Digestive enzyme activities elucidate the digestive strategies of prickleback fishes (family Stichaeidae) with different diets


Meeting Abstract

98.3  Sunday, Jan. 6  Digestive enzyme activities elucidate the digestive strategies of prickleback fishes (family Stichaeidae) with different diets GERMAN, DP; Univ. of California, Irvine dgerman@uci.edu

The patterns of digestive enzyme activities along the digestive tract of an animal can reveal the strategy that an animal takes to acquire resources from their food. In this study I examined how the activity levels of carbohydrases, proteases, and lipase change along the guts of five closely related prickleback fish species with different diets: Cebidichthys violaceus (herbivore), Xiphister mucosus (herbivore), X. atropurpureus (omnivore), Phytichthys chirus (omnivore), and Anoplarchus purpurescens (carnivore). Digestive enzyme activities were measured in the pyloric caeca (which include pancreatic tissue in pricklebacks), and in the proximal, mid, and distal intestines of the fishes. All five species showed decreasing amylase activity moving distally along the intestine, whereas disaccharidase activities tended to peak in the mid intestines of the herbivores and omnivores, and decrease moving distally along the intestine of the carnivorous A. purpurescens.

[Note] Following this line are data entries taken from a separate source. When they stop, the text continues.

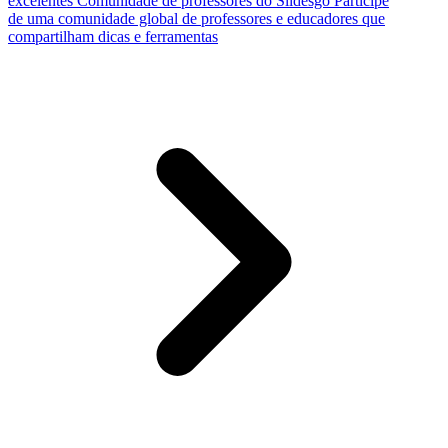
excelentes
Comunidade de professores do Slidesgo
Participe
de uma comunidade global de professores e educadores que
compartilham dicas e ferramentas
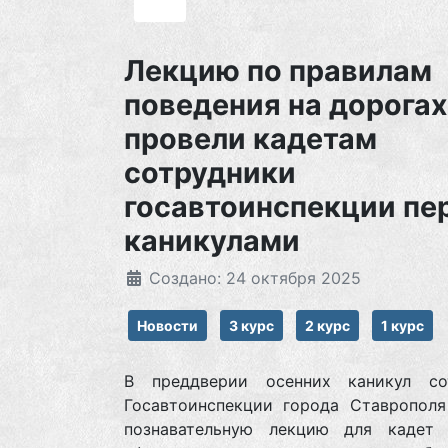
Лекцию по правилам
поведения на дорогах
провели кадетам
сотрудники
госавтоинспекции пе
каникулами
Создано: 24 октября 2025
Новости
3 курс
2 курс
1 курс
В преддверии осенних каникул со
Госавтоинспекции города Ставрополя
познавательную лекцию для кадет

Collectively, these observations, in concert with moderate concentrations of short chain fatty acids in the fishes’ guts, are consistent with the “plug-flow reactor” model of digestion, and suggest a reliance on endogenous digestive processes as opposed to microbial endosymbionts. Enzyme activity patterns (including proteolytic and lipolytic activities, which are in progress) will be discussed in the context of the fishes’ feeding ecology and evolutionary history.